Writer in Residence, ISSP, uOttawa
Author and Performer
The unprecedented COVID-19 pandemic is the world’s most widespread and longest running case of shared public science and health communication. One lasting impact is that it will change science popularizing.
First some context. The pandemic hits at a time when the common framework that guides science communication is in flux. The phenomenal rise of social media, the decimation of traditional information gatekeepers, and the triumph of President Trump, who’s turned “fact” into four-letter-word, put the nail in the coffin of the already outworn deficit model of science communication i.e., fill the human bucket with more facts and people will get it—whatever it is.
Instead, many practitioners point to cultural cognition as the new model for understanding and guiding science communication. Cultural cognition posits that cultural cognitive framework (story) trumps facts. This model is used to explain why such issues as belief in human-caused climate change skews along Republic-Democrat lines in the United States.
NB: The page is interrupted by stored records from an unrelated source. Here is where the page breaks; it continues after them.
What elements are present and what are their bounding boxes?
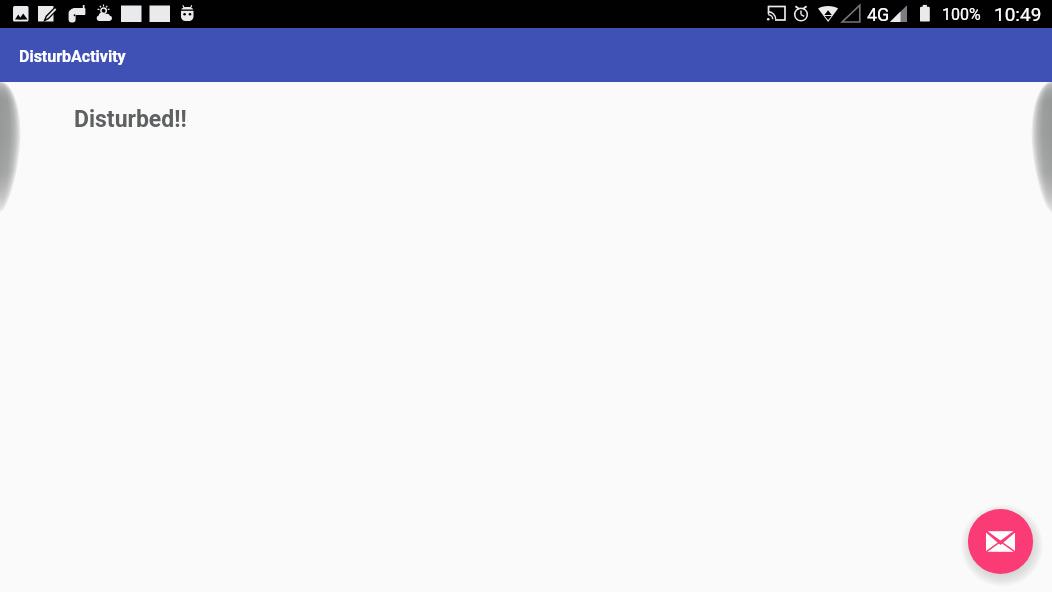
button[interactable]: Compose email [958, 499, 1043, 584]
staticText: DisturbActivity [19, 47, 126, 66]
staticText: 10:49 [994, 3, 1042, 25]
staticText: 4G [867, 4, 890, 25]
staticText: 100% [942, 5, 981, 24]
button[interactable]: DisturbActivity [0, 28, 1052, 82]
staticText: Disturbed!! [74, 106, 187, 133]
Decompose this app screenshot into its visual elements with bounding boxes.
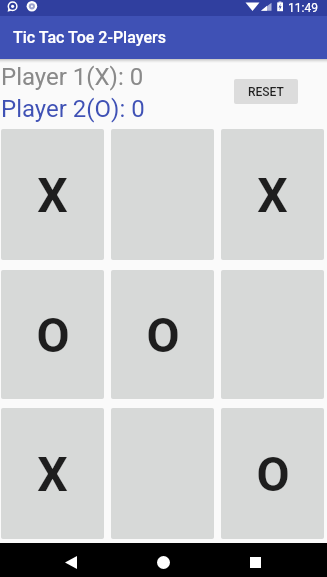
button[interactable]: O (1, 270, 104, 399)
button[interactable]: Home (147, 546, 180, 577)
button[interactable]: X (1, 129, 104, 260)
staticText: X (257, 167, 288, 223)
button[interactable]: RESET (234, 79, 298, 104)
button[interactable]: X (221, 129, 324, 260)
button[interactable]: O (111, 270, 214, 399)
button[interactable]: Recents (239, 546, 272, 577)
staticText: 11:49 (288, 1, 318, 15)
button[interactable]: Back (54, 546, 87, 577)
staticText: RESET (248, 85, 284, 99)
staticText: O (146, 307, 180, 363)
staticText: X (37, 167, 68, 223)
button[interactable]: O (221, 408, 324, 539)
staticText: Tic Tac Toe 2-Players (13, 28, 166, 47)
staticText: O (36, 307, 70, 363)
staticText: O (256, 446, 290, 502)
staticText: Player 1(X): 0 (1, 63, 144, 91)
staticText: Player 2(O): 0 (1, 95, 145, 123)
staticText: X (37, 446, 68, 502)
button[interactable]: X (1, 408, 104, 539)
COVID-19 has dramatically highlighted that this cultural-level perspective is way too “10,000-foot” to help understand individual cognition and decision making based on science and health information. As we attempt to take lessons from the current crisis, we need to get much more granular in our psychosocial analysis to understand individual evidence-based decision making.
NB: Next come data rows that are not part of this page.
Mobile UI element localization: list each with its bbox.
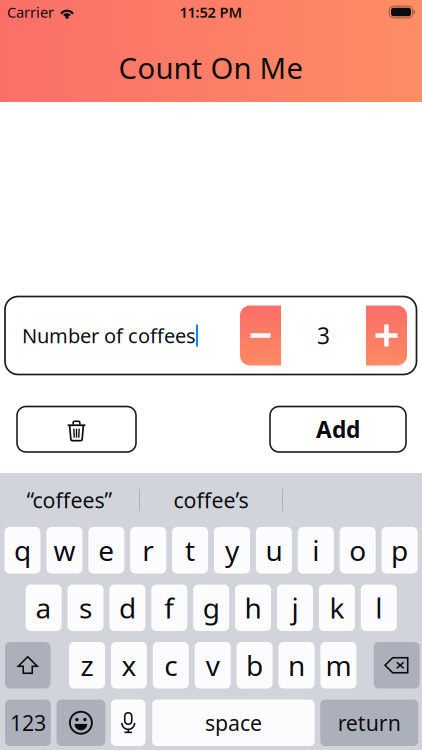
staticText: f [164, 589, 174, 626]
button[interactable]: a [26, 584, 62, 631]
button[interactable]: 123 [5, 700, 51, 746]
button[interactable]: r [130, 527, 166, 574]
staticText: Add [316, 414, 360, 444]
button[interactable]: s [68, 584, 104, 631]
staticText: p [391, 532, 408, 569]
staticText: h [245, 589, 262, 626]
staticText: “coffees” [26, 486, 112, 514]
staticText: a [36, 589, 52, 626]
button[interactable]: space [152, 700, 315, 746]
button[interactable]: n [278, 642, 314, 688]
staticText: k [329, 589, 344, 626]
staticText: t [185, 532, 195, 569]
staticText: return [338, 709, 401, 737]
button[interactable]: q [4, 527, 40, 574]
staticText: j [292, 589, 298, 626]
button[interactable]: t [172, 527, 208, 574]
button[interactable]: i [298, 527, 334, 574]
staticText: o [349, 532, 366, 569]
button[interactable]: m [320, 642, 356, 688]
staticText: d [119, 589, 136, 626]
staticText: s [79, 589, 92, 626]
staticText: y [225, 532, 239, 569]
button[interactable]: return [320, 700, 418, 746]
button[interactable]: Emoji [56, 700, 105, 746]
staticText: e [98, 532, 114, 569]
button[interactable]: Dictate [111, 700, 146, 746]
staticText: l [375, 589, 382, 626]
button[interactable]: “coffees” [0, 476, 139, 524]
staticText: x [121, 647, 136, 684]
button[interactable]: p [382, 527, 418, 574]
button[interactable]: y [214, 527, 250, 574]
staticText: Count On Me [118, 48, 304, 87]
button[interactable]: d [109, 584, 145, 631]
staticText: coffee’s [174, 486, 248, 514]
button[interactable]: k [319, 584, 355, 631]
button[interactable]: f [151, 584, 187, 631]
staticText: b [246, 647, 263, 684]
button[interactable]: l [361, 584, 397, 631]
button[interactable]: coffee’s [140, 476, 282, 524]
button[interactable]: o [340, 527, 376, 574]
staticText: g [203, 589, 220, 626]
button[interactable]: Decrease [240, 306, 281, 366]
button[interactable]: Delete [17, 406, 136, 452]
button[interactable]: j [277, 584, 313, 631]
staticText: 3 [317, 320, 330, 350]
staticText: m [325, 647, 351, 684]
staticText: q [14, 532, 31, 569]
button[interactable]: c [153, 642, 189, 688]
staticText: r [142, 532, 154, 569]
staticText: z [80, 647, 94, 684]
button[interactable]: Delete [374, 642, 420, 688]
button[interactable]: g [193, 584, 229, 631]
staticText: 123 [10, 709, 46, 737]
staticText: w [53, 532, 75, 569]
staticText: v [206, 647, 220, 684]
button[interactable]: Add [270, 406, 406, 452]
button[interactable]: z [69, 642, 105, 688]
button[interactable]: h [235, 584, 271, 631]
staticText: space [205, 709, 262, 737]
button[interactable]: x [111, 642, 147, 688]
button[interactable]: Shift [5, 642, 50, 688]
button[interactable]: b [237, 642, 273, 688]
button[interactable]: v [195, 642, 231, 688]
staticText: u [265, 532, 282, 569]
staticText: 11:52 PM [180, 2, 242, 22]
button[interactable]: Increase [366, 306, 407, 366]
staticText: c [164, 647, 177, 684]
button[interactable]: u [256, 527, 292, 574]
staticText: i [312, 532, 319, 569]
button[interactable]: w [46, 527, 82, 574]
button[interactable]: e [88, 527, 124, 574]
staticText: Carrier [7, 2, 54, 22]
staticText: n [288, 647, 305, 684]
staticText: Number of coffees [22, 322, 196, 349]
Here are five elements I’ve observed that need to be part of any model of science communication in action:
1. Address variation in risk perception and tolerance: The pandemic has highlighted that there is enormous individual variance in risk perception. I know from my experience as a wilderness tripping leader that I’m highly risk averse. I’m the one who’ll empty my canoe before shooting the rapid. Early in the pandemic, I was surprised to realize I was feeling dread risk. At the same time, I’ve spoken with friends who feel a minimum sense of risk, and who don’t physically embody the experience as I do.
2. Immediate social context: How we interpret information and act on it is deeply shaped by our domestic social context. The pandemic has highlighted both our need for social connection, and similarly need for personal space and independence. COVID-19 has hit at time when for the first time in Canadian history one-person households are the most common form of household. About 14% of all Canadian adults live alone. In some cases, the forced isolation puts enormous psychological pressure on individuals to act when they otherwise might not, for example to go for the mail, to buy milk, to go out for a drive-through coffee. Conversely, negative home social environments, notably domestic violence, push individuals to make “best-case” choices, with possible COVID-19 transmission the lesser of two evils.
3. The Maslow Hierarchy Factors: When it comes to “logical” behaviour based on known information, individuals will act in response to pressing personal survival needs. For example, we cannot rely on self-reporting in an emergency. As a fictitious example, the 18-year-old in Morocco asked if she has any COVID-19 symptoms before boarding a flight back to Canada, and believing that she will be barred from boarding if she truthfully answers “yes”, believes it is in her best interest (i.e. logical) to say no. Similarly, the person who is alcohol dependent (a major issue among Canadians) and alone may well go to the liquor store regardless of their COVID-like symptoms.
4. Sexual desire: While not usually a core topic in most science and health communication, the forced isolation and separation of millions of teens and young adults in springtime has brought the topic to a head in terms of how facts are interpreted. New York public health officials tried to flatten this curve by promoting COVID-aware safe sex. Social distancing is affected by the same ego projections that occur in young love – the way we see not the person but our desired concept of them. As a result, “two metres” isn’t a mathematical absolute, but becomes a qualitative, malleable concept reframed by more pressing needs.
5. Attitude to authority: As much previous work by ISSP colleagues has documented in relation to Canadian energy policy, our attitudes to authority, particularly trust in authority, plays a big role in how information is filtered. For example, do you readily trust in the value of collective, government-led action? In Italy, where there’s a long-standing distrust of government officials, health officials addressed this issue directly, pleading with Italians to trust and obey official edicts related to COVID-19. What we’re seeing is that these issues of trust and authority are highly complex. In the United States, socialized capitalism is currently widely celebrated, but not public health care. One area I find particularly interesting is the extent to which we trust that a democratic government’s response will be better than a totalitarian one in dealing “truthfully” with the pandemic. There’s been much criticism of the Chinese government’s repressive response to the pandemic, yet the Trump administration’s response has also been grounded in lies, obfuscation, denial, and deflection, all of which have contributed to the U.S. being the pandemic’s current epicentre.
As we continue to reflect on the psychosocial aspects of our pandemic experience, and make sense of it, other aspects will emerge as playing key roles in how we share and interpret information. All of this will be important fodder for guiding a pandemic-informed refresh in science and health communication.